Collected data
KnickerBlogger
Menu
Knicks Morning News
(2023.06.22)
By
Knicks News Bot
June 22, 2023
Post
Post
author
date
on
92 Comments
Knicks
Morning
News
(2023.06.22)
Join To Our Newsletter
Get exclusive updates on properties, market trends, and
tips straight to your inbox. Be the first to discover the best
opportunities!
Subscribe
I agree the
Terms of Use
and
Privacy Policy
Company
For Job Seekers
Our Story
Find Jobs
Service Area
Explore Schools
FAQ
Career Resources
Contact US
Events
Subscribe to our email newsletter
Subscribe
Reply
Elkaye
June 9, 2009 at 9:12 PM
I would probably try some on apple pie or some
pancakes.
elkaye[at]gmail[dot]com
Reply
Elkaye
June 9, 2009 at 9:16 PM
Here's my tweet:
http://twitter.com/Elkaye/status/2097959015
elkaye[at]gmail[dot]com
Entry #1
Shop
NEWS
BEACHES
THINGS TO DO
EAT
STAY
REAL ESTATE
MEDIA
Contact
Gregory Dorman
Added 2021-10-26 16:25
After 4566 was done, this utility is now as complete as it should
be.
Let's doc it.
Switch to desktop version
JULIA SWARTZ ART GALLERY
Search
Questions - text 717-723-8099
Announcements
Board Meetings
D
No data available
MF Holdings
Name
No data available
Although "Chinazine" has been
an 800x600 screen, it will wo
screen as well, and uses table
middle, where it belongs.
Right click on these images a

**Work order**
Return from the data every line that holds "Knicks".

**Result of this exercise**
Knicks Morning News
Knicks News Bot
Knicks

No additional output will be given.